伸び悩むスター選手のために 現役ドラフトは効果的に使われるのか

現役ドラフトが導入されようとしています。MLBのルール5ドラフトを参考にして作られるようですが、実際にはあまり効果的な制度になるとは思えません。日本の場合はFAもMLBの制度を参考にして作られたとされていますが、似て非なるものと言っていいでしょう。これはストライキも辞さずに選手の権利を勝ち取ってきたMLBと、日本的な発想の元でどちらかというと球団側に選手会が配慮しているNPBの違いが、大きく出ていると言っていいでしょう。

一般社会と同様に経営側が強い日本

日本では経営に物を申す社員が損をするケースが多いのは、異論がないところではないでしょうか。一部の特殊能力が有り、替えが聞かない優秀な社員は優遇されますが、その他の並の社員はあまり激しい要求をすれば、組織から煙たがられてしまいます。転職が比較的に楽になってきた日本社会ですが、アメリカの自由度とは比べようが有りません。プロ野球の世界でも同様で、日本では一部のスーパースターを除いては権利を主張する選手は、あまり得をすることはないようです。実際現役時代に球団と揉めた選手は、引退後にコーチなどの職に就くことは非常に少ないのが現状です。球団によってはエース級や中心打者でも疎遠になってしまうケースが散見されます。組織からすれば現役時代に球団と揉めることなく貢献してくれた選手を、引退後に優遇することが当然なのかもしれません。この構造はなかなか変えられるものではありません。やっと認められるようになった代理人制度も、下記の制約が科されており、ごく一部の選手しか使っていないようです。

①代理人は日本弁護士連合会所属の日本人弁護士に限る。
②一人の代理人が複数の選手と契約することは認められない。
③選手契約交渉における選手の同席に関して、初回の交渉には選手が同席する。二回目以降の交渉について、球団と選手が双方合意すれば、代理人だけとの交渉も認める。二回目以降は、選手が同席していた場合でも、双方合意すれば、選手が一時的に席を外し、代理人だけとの交渉となることも認める。

引用:代理人交渉を巡る問題について

現役ドラフトで期待できない実効性

この様な日本プロ野球会の状況を見ていると、必ずしも選手会が期待しているような制度になる可能性は大きくはないと予想されます。
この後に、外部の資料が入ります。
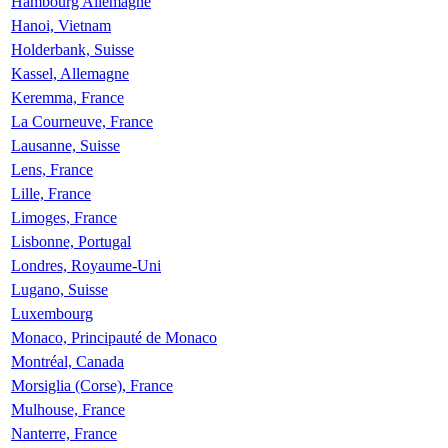
Hambourg Allemagne
Hanoi, Vietnam
Holderbank, Suisse
Kassel, Allemagne
Keremma, France
La Courneuve, France
Lausanne, Suisse
Lens, France
Lille, France
Limoges, France
Lisbonne, Portugal
Londres, Royaume-Uni
Lugano, Suisse
Luxembourg
Monaco, Principauté de Monaco
Montréal, Canada
Morsiglia (Corse), France
Mulhouse, France
Nanterre, France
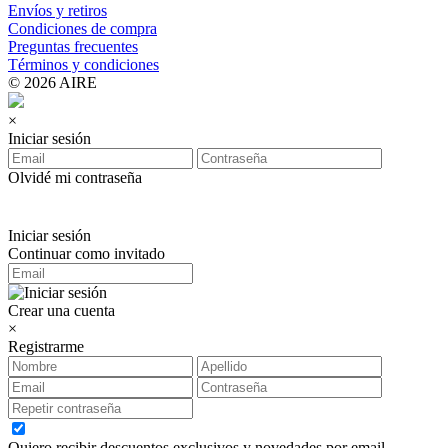
Envíos y retiros
Condiciones de compra
Preguntas frecuentes
Términos y condiciones
© 2026 AIRE
×
Iniciar sesión
Olvidé mi contraseña
Iniciar sesión
Continuar como invitado
Crear una cuenta
×
Registrarme
Quiero recibir descuentos exclusivos y novedades por email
そもそもFAについても選手の権利が非常に小さく、FAを積極的に行使する環境が整っていないことからも、選手の権利が現役ドラフトによって拡大されるとは思えません。

伸び悩んだ選手を救う制度を作って欲しい

現役ドラフトは球団の選手に対する権利をやり取りするだけで、選手の権利が拡大される制度にはならないのではないでしょうか。実力が有りながら、球団や地域との相性が悪く、実力を発揮できない選手は、飼い殺しになります。今日本で検討されている現役ドラフトでは、潜在的な実力が有りながら力を発揮できない選手を救うことは出来ない制度になるかもしれません。スター候補の選手を放出することは球団にとってもハードルが高く、選手にとって不幸な状況が続くことは、改善されるとは思えません。

現役ドラフトよりもFA制度の改善を

現役ドラフトで救われる選手は極めて少なく、結局は選手のための制度になる可能性は高いとはいえません。FA制度や代理人制度もMLBを参考にして作ったと言われていますが、重ねて言いますが似て非なるものと言っていいでしょう。FAや代理人精度を行使する選手があまりにも少ないのが、その表れでしょう。

一般社会と相似形のプロ野球

日本プロ野球でMLBと同じ様な選手の権利が認められないのは、一般社会で会社員の権利が改善されないのと本質的には変わらないと思います。これは一概に日本が悪いというわけではなく、国の歴史や国民性など奥深い問題が有り、なかなか改善が進まないと思います。なんでもかんでも米国を真似るのではなく、本質的な問題点を考慮してより良い制度を作って欲しいと思います。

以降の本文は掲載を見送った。